Proposition 1A: Too High a Price—and Voters Shouldn’t Buy

California has become like that ne’er do well cousin who is always hitting up generous relatives for more money, while never changing their irresponsible ways.  Proposition 1A, scheduled for the May election, is merely the latest example of Sacramento politicians returning to taxpayers for $16 billion in higher taxes, during a time of record high 10% unemployment, plummeting retirement account funds, record high foreclosures, and overall economic jitters, for more money to feed wasteful programs.

What’s most outrageous about the situation is that the authors of the ballot argument in favor of Prop 1A are attempting to hoodwink voters into extending the largest tax increases in state history under the guise of budget "reform."  Rather than being honest with Californians, the official ballot summary will omit $16 billion in higher taxes and only mention the spending cap portion of this measure.
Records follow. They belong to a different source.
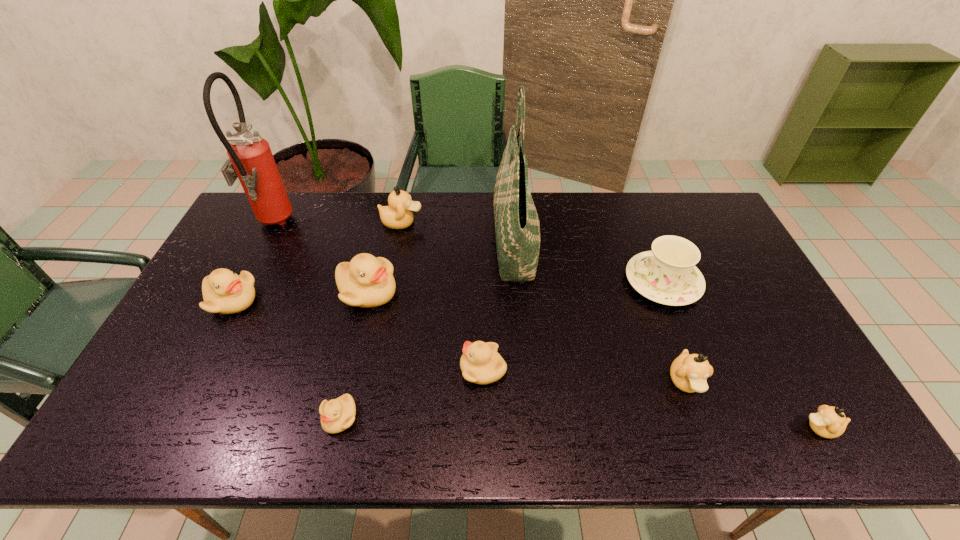 Find the location of `vacant space located 0.290m on the face of the rightmost tan duckling`. vacant space located 0.290m on the face of the rightmost tan duckling is located at coordinates (676, 428).

Locate an element on the screen. tote bag that is at the far edge is located at coordinates (517, 227).

I want to click on fire extinguisher that is at the far edge, so click(251, 160).

In order to click on duckling that is at the far edge in this screenshot , I will do `click(398, 215)`.

At what (x,y) coordinates should I click in order to perform the action: click on fire extinguisher at the left edge. Please return your answer as a coordinate pair (x, y). The height and width of the screenshot is (540, 960). Looking at the image, I should click on (251, 160).

Image resolution: width=960 pixels, height=540 pixels. In order to click on duckling that is at the left edge in this screenshot , I will do `click(225, 292)`.

This screenshot has width=960, height=540. I want to click on object present at the right edge, so click(x=829, y=422).

The image size is (960, 540). Identify the location of object located at the far left corner. (251, 160).

The height and width of the screenshot is (540, 960). I want to click on object positioned at the near right corner, so click(x=829, y=422).

Find the location of a particular element. vacant space at the far edge is located at coordinates (453, 202). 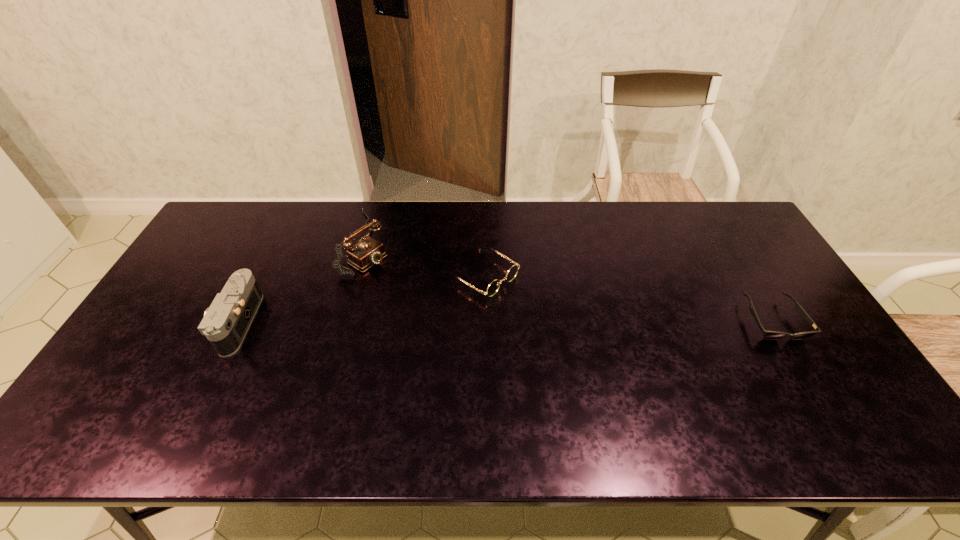 Locate an element on the screen. vacant area that lies between the second shortest object and the sunglasses is located at coordinates (628, 298).

The height and width of the screenshot is (540, 960). What are the coordinates of `vacant space that's between the third object from right to left and the sunglasses` in the screenshot? It's located at click(570, 281).

Locate an element on the screen. The width and height of the screenshot is (960, 540). free space between the leftmost object and the tallest object is located at coordinates (302, 282).

This screenshot has height=540, width=960. What are the coordinates of `vacant space that is in between the telephone and the third tallest object` in the screenshot? It's located at (425, 259).

Locate an element on the screen. This screenshot has height=540, width=960. vacant point located between the second shortest object and the camera is located at coordinates (360, 299).

Locate an element on the screen. object identified as the second closest to the spectacles is located at coordinates (226, 322).

The image size is (960, 540). What are the coordinates of `object that is the third nearest to the third object from left to right` in the screenshot? It's located at (769, 335).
Don’t get me wrong-I am supportive of a spending cap, and believe it is good policy to reign in spending.  But under the current deal, which includes a two year extension of the tax increases, the price for this cap is too high.
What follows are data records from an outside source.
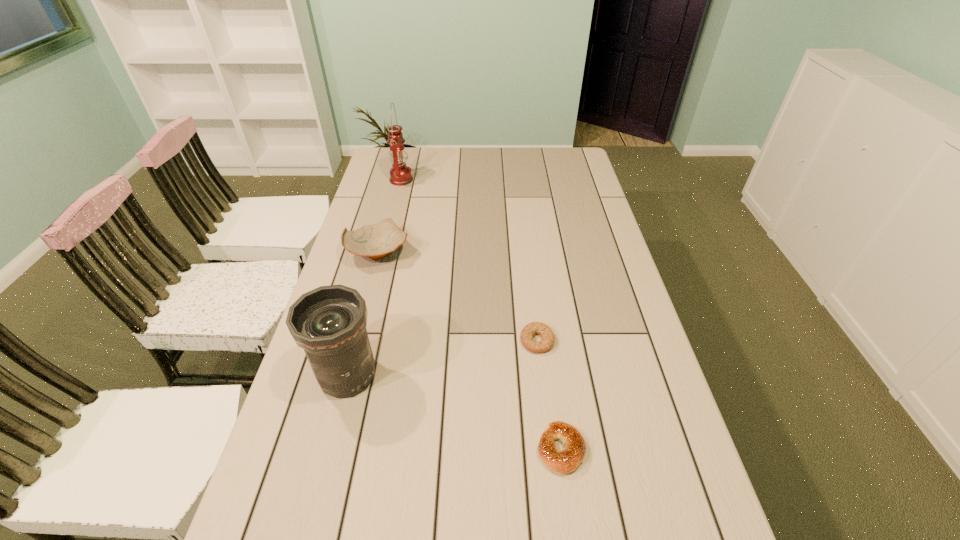 Find the location of a particular element. the tallest object is located at coordinates (400, 174).

The height and width of the screenshot is (540, 960). What are the coordinates of `the farthest object` in the screenshot? It's located at (400, 174).

Where is `telephoto lens`? This screenshot has height=540, width=960. telephoto lens is located at coordinates (329, 322).

Identify the location of the fourth nearest object. The width and height of the screenshot is (960, 540). (376, 241).

The width and height of the screenshot is (960, 540). I want to click on pottery, so click(376, 241).

Where is `the nearest object`? the nearest object is located at coordinates (565, 461).

The image size is (960, 540). What are the coordinates of `the farther bagel` in the screenshot? It's located at (530, 330).

Locate an element on the screen. free space located 0.060m on the right of the tallest object is located at coordinates [427, 180].

Find the location of a particular element. vacant area located 0.360m on the right of the telephoto lens is located at coordinates (524, 375).

Locate an element on the screen. free space located 0.140m on the front of the pottery is located at coordinates (364, 305). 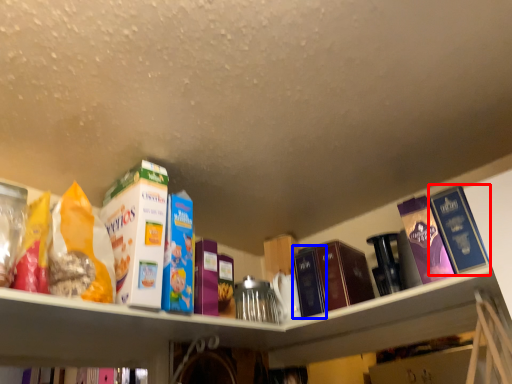 Question: Which of the following is the farthest to the observer, book (highlighted by a red box) or book (highlighted by a blue box)?

Choices:
 (A) book
 (B) book

Answer: (B) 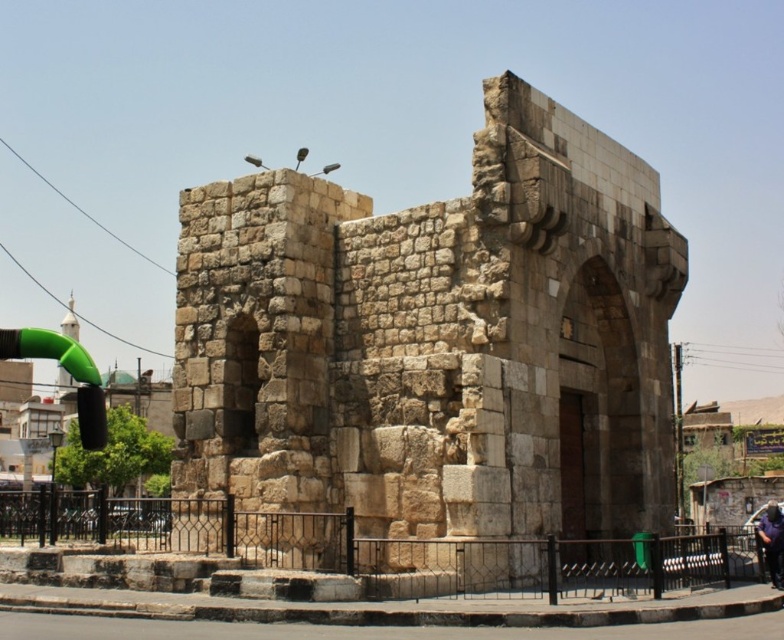 Question: Considering the relative positions of stone archway at center and dark blue shirt at lower right in the image provided, where is stone archway at center located with respect to dark blue shirt at lower right?

Choices:
 (A) right
 (B) left

Answer: (B)

Question: Which point is farther to the camera?

Choices:
 (A) (775, 572)
 (B) (423, 356)

Answer: (A)

Question: In this image, where is stone archway at center located relative to dark blue shirt at lower right?

Choices:
 (A) right
 (B) left

Answer: (B)

Question: Which object is farther from the camera taking this photo?

Choices:
 (A) stone archway at center
 (B) dark blue shirt at lower right

Answer: (B)

Question: Does stone archway at center have a larger size compared to dark blue shirt at lower right?

Choices:
 (A) no
 (B) yes

Answer: (A)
I understand why Sacramento spendthrifts are afraid to reveal the truth to voters-these taxes would affect every Californian in very real ways.  Sometimes the truth is painful.

Prop 1A would increase statewide sales taxes from 7.25% to 8.25%, almost a 14% increase.  In Los Angeles County, this would raise the sales taxes to a staggering ten cents for every dollar they spend.  This is certainly not the proper incentive to jump start consumer spending during an ailing economy.
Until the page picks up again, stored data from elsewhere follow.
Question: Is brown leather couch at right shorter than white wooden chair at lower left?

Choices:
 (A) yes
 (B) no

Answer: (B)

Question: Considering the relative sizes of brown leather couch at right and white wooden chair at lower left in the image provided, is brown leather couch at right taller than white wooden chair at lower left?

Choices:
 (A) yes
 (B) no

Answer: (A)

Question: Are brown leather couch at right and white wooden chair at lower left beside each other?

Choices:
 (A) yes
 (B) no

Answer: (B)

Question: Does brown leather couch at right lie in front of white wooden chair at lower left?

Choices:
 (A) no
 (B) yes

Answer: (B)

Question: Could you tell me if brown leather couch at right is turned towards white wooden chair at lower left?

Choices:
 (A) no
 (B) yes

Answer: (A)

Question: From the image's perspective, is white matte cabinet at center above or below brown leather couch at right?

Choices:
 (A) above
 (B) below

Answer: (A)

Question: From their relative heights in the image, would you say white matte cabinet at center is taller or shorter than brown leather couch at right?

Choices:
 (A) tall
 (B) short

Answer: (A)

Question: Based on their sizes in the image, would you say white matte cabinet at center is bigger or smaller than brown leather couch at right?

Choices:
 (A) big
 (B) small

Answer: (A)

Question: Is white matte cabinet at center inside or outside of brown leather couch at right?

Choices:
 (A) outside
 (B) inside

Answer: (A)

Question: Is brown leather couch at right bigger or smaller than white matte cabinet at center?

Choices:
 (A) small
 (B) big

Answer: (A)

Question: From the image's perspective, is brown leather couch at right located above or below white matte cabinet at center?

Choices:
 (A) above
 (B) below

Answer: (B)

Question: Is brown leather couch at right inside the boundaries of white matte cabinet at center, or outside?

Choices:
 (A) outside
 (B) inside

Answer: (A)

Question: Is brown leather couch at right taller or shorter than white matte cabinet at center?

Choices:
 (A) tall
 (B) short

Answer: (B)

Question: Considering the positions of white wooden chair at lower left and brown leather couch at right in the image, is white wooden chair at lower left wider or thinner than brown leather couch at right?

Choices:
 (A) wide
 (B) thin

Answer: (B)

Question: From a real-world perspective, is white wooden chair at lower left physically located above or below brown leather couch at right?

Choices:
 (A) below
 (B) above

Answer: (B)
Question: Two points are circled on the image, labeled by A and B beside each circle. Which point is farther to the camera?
Income taxes will increase by a quarter of a percent while child tax credits will decrease from $400 dollars to $100 dollars, essentially a $300 per child tax increase.  These taxes will hit families the hardest, making it even more difficult to raise a family in California.

Finally, Prop 1A would nearly double the much despised Car Tax, or vehicle license fee. The average family would pay an additional $130, or about a week and a half of groceries.  Ironically, the Governor signed a budget raising the Car Tax that he first campaigned to repeal.

The best spending cap would have been Republican legislators refusing to vote for tax increases and using their 2/3 vote to restrain spending.  Any meaningful spending limit on the ballot will always get defeated by the special interests or will come at too high a price-like Prop 1A.

The taxes to sustain this spending will take $16 billion out of the economy-which means fewer consumer purchases, less investment, and no job creation.  While California government takes more of your money, the hardships of the average citizen will be prolonged as the economic growth and expansion will be stunted by taxes.  This is the most consequential tax policy change in decades, and Democrats and their Republican accomplices want to make sure you do not know about it.